La Polizia di Stato ha sequestrato hashish e marijuana conservate dal giovane spacciatore a casa della fidanzata e nel sottosella del suo scooter.

Droga spacciatore

Ieri pomeriggio gli agenti della Squadra Mobile di Verona hanno catturato uno spacciatore, dedito al traffico di droga nel territorio veronese. Si tratta di un cittadino italiano di ventidue anni, B.L., residente a Villafranca. L’uomo è stato intercettato, intorno alle 12, a Pescantina, all’esterno dell’abitazione della fidanzata. Le forze dell’ordine hanno sequestrato 447,56 grammi di droga riconducibili al giovane.

Le indagini effettuate hanno condotto i poliziotti alla casa della ragazza, luogo dove, secondo gli investigatori, il pusher nascondeva lo stupefacente. La perquisizione domiciliare ha, infatti, consentito di rinvenire, all’interno di un mobiletto nella camera da letto, 12 pezzetti di hashish, del peso complessivo di 15,97 grammi, altri 41,65 grammi della stessa sostanza, confezionati in una busta di cellophane, e 1,19 grammi di marijuana, contenuti all’interno di un grinder: strumento cilindrico generalmente utilizzato per triturare l’erba. La perquisizione, estesa anche al vano garage dell’abitazione, ha portato all’ulteriore rinvenimento, dentro un congelatore, di 2 foglietti di carta da forno da cucina con spalmati sopra 15,97 grammi d’hashish.
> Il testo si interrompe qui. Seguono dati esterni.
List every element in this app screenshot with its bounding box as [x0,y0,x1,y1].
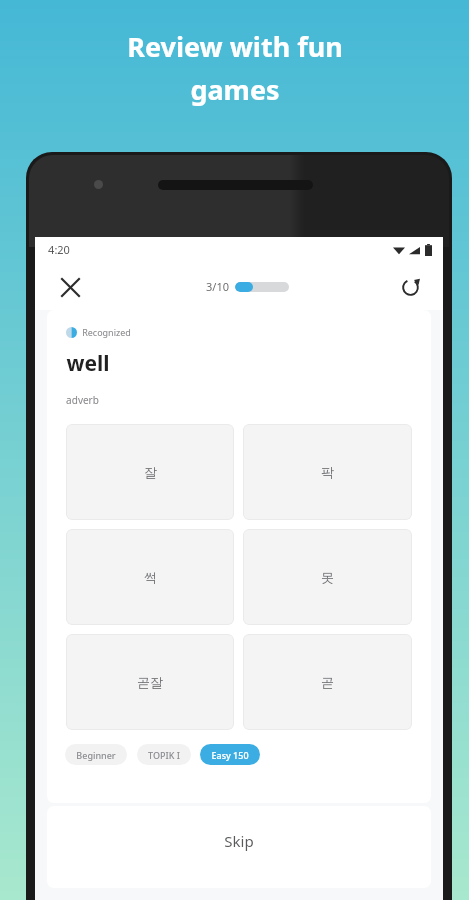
staticText: Beginner [76,749,116,761]
staticText: Review with fun [127,28,343,65]
staticText: 곧 [321,674,334,690]
button[interactable]: Refresh [389,266,431,308]
button[interactable]: TOPIK I [148,744,180,765]
button[interactable]: 잘 [66,424,234,520]
staticText: 썩 [144,569,157,585]
button[interactable]: 팍 [243,424,412,520]
staticText: 못 [321,569,334,585]
staticText: well [66,349,110,378]
staticText: games [190,71,280,108]
staticText: 팍 [321,464,334,480]
button[interactable]: 곧잘 [66,634,234,730]
button[interactable]: Skip [47,806,431,888]
button[interactable]: Easy 150 [211,744,249,765]
staticText: 잘 [144,464,157,480]
button[interactable]: Beginner [76,744,116,765]
button[interactable]: Close [49,266,91,308]
button[interactable]: 못 [243,529,412,625]
staticText: 3/10 [206,279,229,294]
staticText: 4:20 [48,242,70,257]
staticText: 곧잘 [137,674,163,690]
staticText: Skip [224,831,254,851]
staticText: TOPIK I [148,749,180,761]
staticText: Recognized [82,326,131,338]
staticText: Easy 150 [211,749,249,761]
button[interactable]: 썩 [66,529,234,625]
staticText: adverb [66,393,99,407]
button[interactable]: 곧 [243,634,412,730]
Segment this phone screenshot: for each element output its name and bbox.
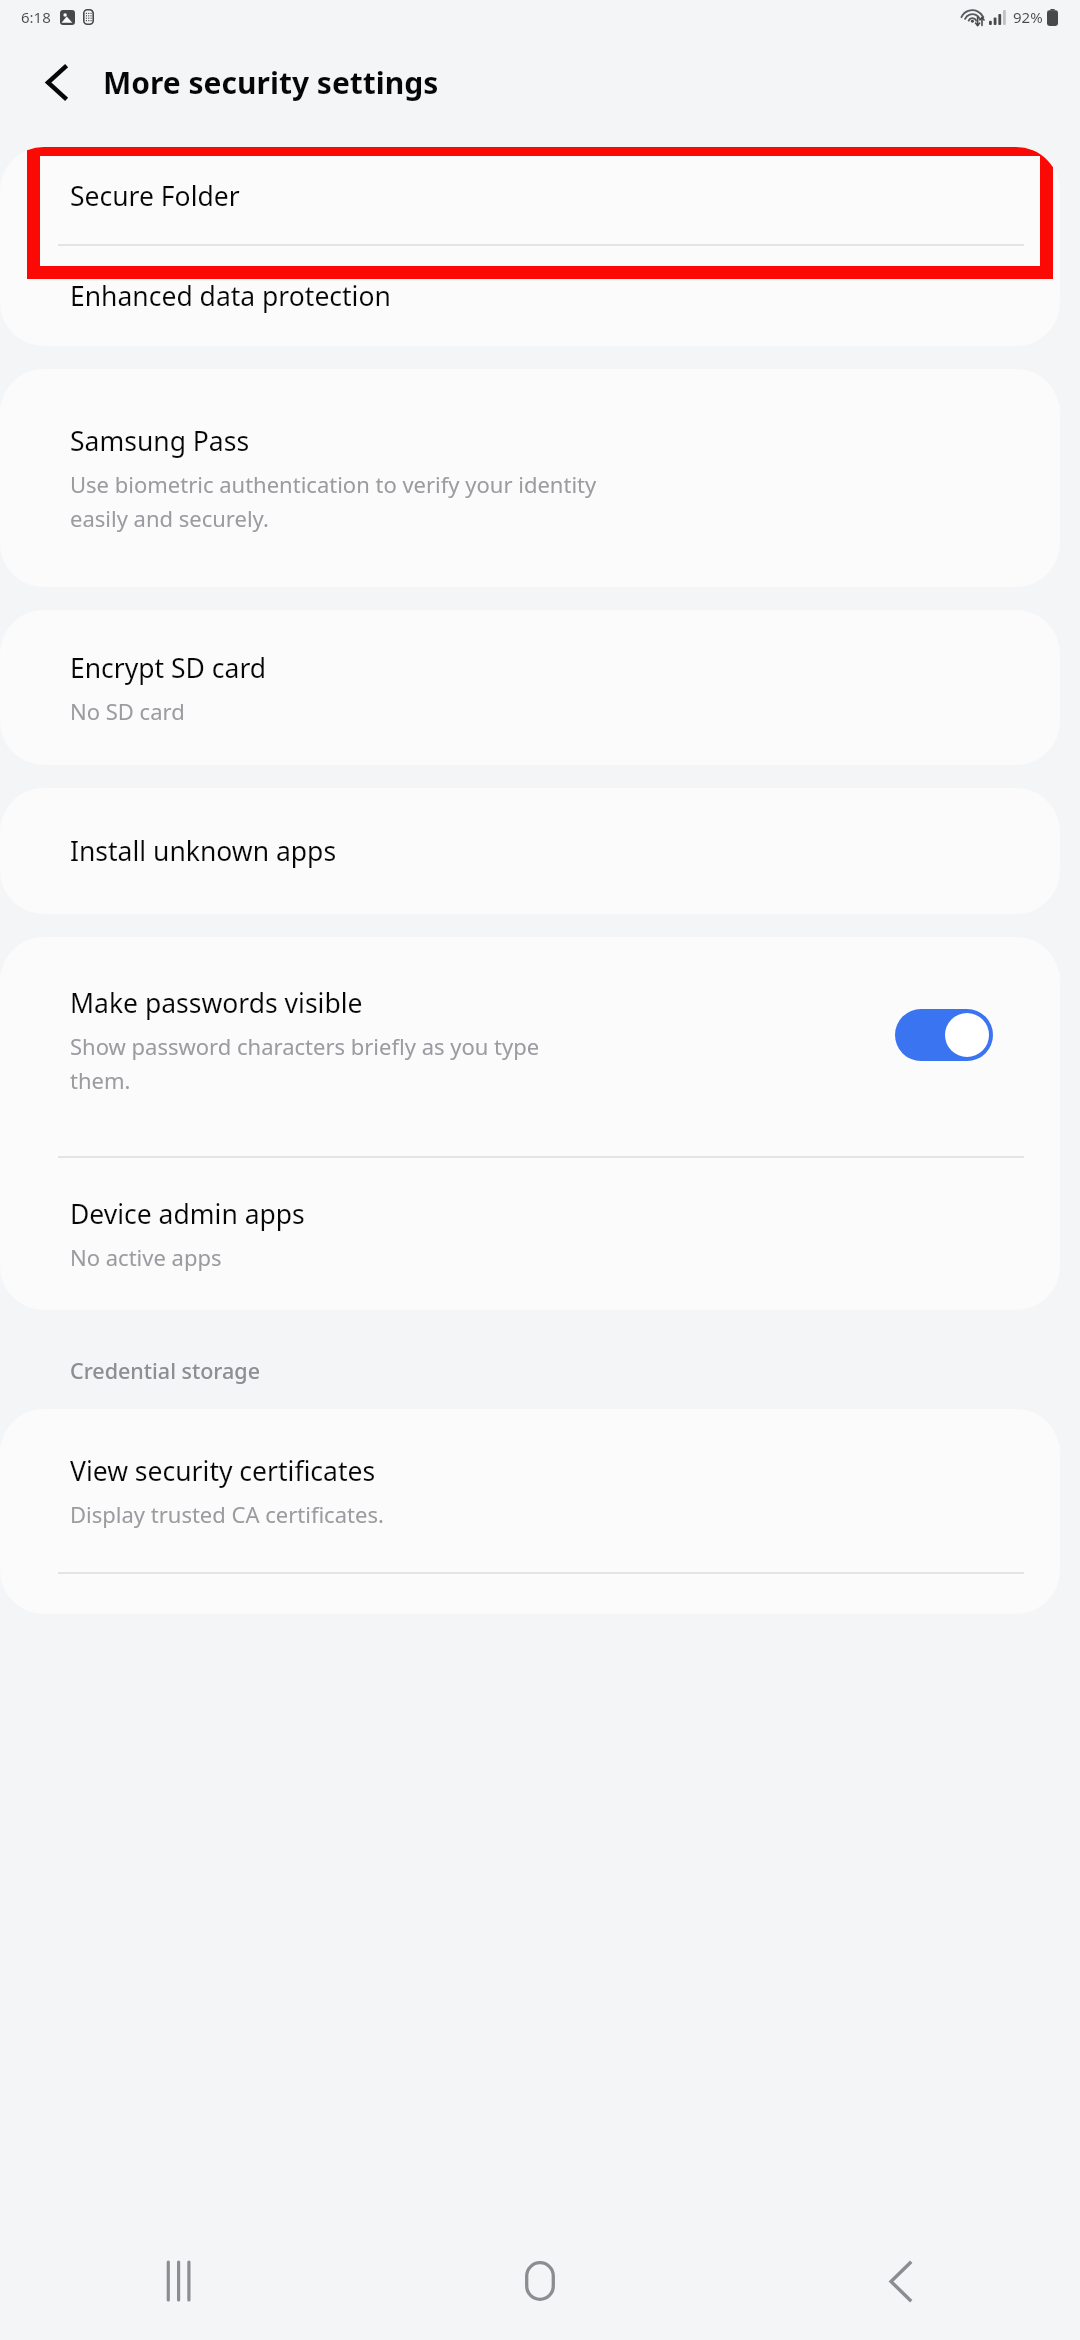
staticText: Make passwords visible [70,985,363,1021]
staticText: 92% [1013,7,1043,27]
button[interactable]: Enhanced data protection [0,246,1060,346]
button[interactable]: Navigate up [32,58,80,106]
staticText: Samsung Pass [70,423,250,459]
button[interactable]: Samsung Pass [0,369,1060,587]
staticText: No SD card [70,696,185,726]
staticText: Secure Folder [70,178,240,214]
button[interactable]: Encrypt SD card [0,610,1060,765]
staticText: Device admin apps [70,1196,305,1232]
staticText: Use biometric authentication to verify y… [70,469,597,534]
staticText: Credential storage [70,1356,260,1385]
button[interactable]: Home [360,2222,720,2340]
staticText: No active apps [70,1242,222,1272]
staticText: Show password characters briefly as you … [70,1031,540,1096]
staticText: Display trusted CA certificates. [70,1499,384,1529]
button[interactable]: View security certificates [0,1409,1060,1572]
staticText: Enhanced data protection [70,278,391,314]
button[interactable]: Make passwords visible, on [895,1009,993,1061]
staticText: More security settings [103,62,439,103]
button[interactable]: Back [720,2222,1080,2340]
button[interactable]: Secure Folder [0,147,1060,244]
staticText: Encrypt SD card [70,650,267,686]
staticText: Install unknown apps [70,833,337,869]
button[interactable]: Make passwords visible [0,937,1060,1156]
button[interactable]: Recent apps [0,2222,360,2340]
staticText: 6:18 [21,7,51,27]
staticText: View security certificates [70,1453,376,1489]
button[interactable]: Install unknown apps [0,788,1060,914]
button[interactable]: Device admin apps [0,1158,1060,1310]
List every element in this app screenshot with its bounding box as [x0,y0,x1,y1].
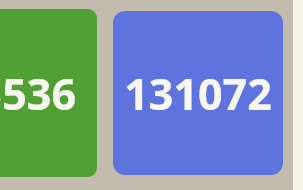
staticText: 65536 [0,64,76,123]
button[interactable]: 65536 [0,9,97,177]
button[interactable]: 131072 [113,11,283,175]
staticText: 131072 [124,64,272,123]
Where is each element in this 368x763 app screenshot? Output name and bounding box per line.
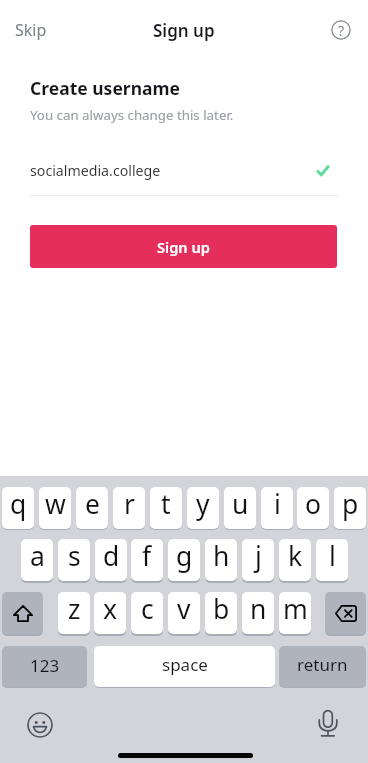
button[interactable]: space bbox=[94, 646, 275, 687]
staticText: i bbox=[274, 487, 281, 522]
button[interactable]: y bbox=[187, 487, 219, 529]
staticText: ? bbox=[338, 21, 345, 40]
staticText: socialmedia.college bbox=[30, 161, 161, 180]
staticText: p bbox=[342, 487, 359, 522]
button[interactable]: c bbox=[131, 592, 163, 634]
staticText: f bbox=[142, 539, 152, 574]
button[interactable]: p bbox=[334, 487, 366, 529]
button[interactable]: n bbox=[242, 592, 274, 634]
staticText: w bbox=[45, 487, 66, 522]
staticText: c bbox=[141, 592, 154, 627]
staticText: e bbox=[85, 487, 100, 522]
staticText: n bbox=[250, 592, 267, 627]
button[interactable]: Sign up bbox=[30, 225, 337, 268]
staticText: u bbox=[232, 487, 249, 522]
staticText: x bbox=[103, 592, 118, 627]
button[interactable]: m bbox=[279, 592, 311, 634]
button[interactable]: Voice input bbox=[314, 705, 342, 739]
staticText: m bbox=[283, 592, 308, 627]
button[interactable]: f bbox=[131, 539, 163, 581]
staticText: o bbox=[305, 487, 322, 522]
button[interactable]: x bbox=[94, 592, 126, 634]
button[interactable]: z bbox=[58, 592, 90, 634]
staticText: space bbox=[162, 653, 208, 676]
button[interactable]: Skip bbox=[7, 12, 55, 48]
staticText: q bbox=[10, 487, 27, 522]
button[interactable]: b bbox=[205, 592, 237, 634]
staticText: Sign up bbox=[153, 19, 215, 42]
button[interactable]: 123 bbox=[2, 646, 87, 687]
staticText: a bbox=[30, 539, 45, 574]
staticText: v bbox=[177, 592, 191, 627]
staticText: l bbox=[329, 539, 336, 574]
staticText: z bbox=[68, 592, 81, 627]
staticText: g bbox=[176, 539, 193, 574]
staticText: Create username bbox=[30, 76, 181, 100]
button[interactable]: g bbox=[168, 539, 200, 581]
staticText: 123 bbox=[30, 654, 60, 677]
staticText: k bbox=[288, 539, 303, 574]
button[interactable]: h bbox=[205, 539, 237, 581]
staticText: r bbox=[124, 487, 135, 522]
staticText: j bbox=[255, 539, 262, 574]
staticText: d bbox=[103, 539, 120, 574]
staticText: y bbox=[196, 487, 210, 522]
button[interactable]: v bbox=[168, 592, 200, 634]
button[interactable]: socialmedia.college bbox=[30, 152, 338, 190]
button[interactable]: Help bbox=[331, 20, 351, 40]
button[interactable]: t bbox=[150, 487, 182, 529]
staticText: t bbox=[161, 487, 171, 522]
staticText: b bbox=[213, 592, 230, 627]
staticText: Sign up bbox=[157, 237, 210, 257]
button[interactable]: Backspace bbox=[325, 592, 366, 634]
button[interactable]: a bbox=[21, 539, 53, 581]
button[interactable]: k bbox=[279, 539, 311, 581]
staticText: s bbox=[68, 539, 81, 574]
button[interactable]: Shift bbox=[2, 592, 43, 634]
staticText: h bbox=[213, 539, 230, 574]
button[interactable]: w bbox=[39, 487, 71, 529]
button[interactable]: l bbox=[316, 539, 348, 581]
button[interactable]: o bbox=[297, 487, 329, 529]
button[interactable]: Emoji bbox=[27, 712, 53, 738]
button[interactable]: d bbox=[95, 539, 127, 581]
button[interactable]: i bbox=[261, 487, 293, 529]
staticText: Skip bbox=[15, 19, 47, 41]
button[interactable]: s bbox=[58, 539, 90, 581]
staticText: You can always change this later. bbox=[30, 106, 234, 124]
button[interactable]: j bbox=[242, 539, 274, 581]
button[interactable]: e bbox=[76, 487, 108, 529]
button[interactable]: q bbox=[2, 487, 34, 529]
button[interactable]: r bbox=[113, 487, 145, 529]
button[interactable]: u bbox=[224, 487, 256, 529]
staticText: return bbox=[297, 653, 348, 676]
button[interactable]: return bbox=[279, 646, 366, 687]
L’uomo, dopo aver ammesso la propria responsabilità per la droga rinvenuta, è stato accompagnato alla propria abitazione, in zona Villafranca, dove, oltre a materiale idoneo al confezionamento della droga, gli agenti di Polizia hanno rinvenuto altre 4 mattonelle di sostanza resinosa di color marrone, avvolte da cellophane trasparente e risultate essere 385,60 grammi di hashish. Lo stupefacente, nello specifico, è stato trovato all’interno del sottosella dello scooter di proprietà di B.L.

L’uomo, arrestato con l’accusa di detenzione ai fini di spaccio di sostanze stupefacenti, su disposizione del Pubblico Ministero, ha trascorso la notte nella sua abitazione per poi essere accompagnato, nella mattinata di oggi, davanti al giudice che, in sede di direttissima ha convalidato la misura precautelare.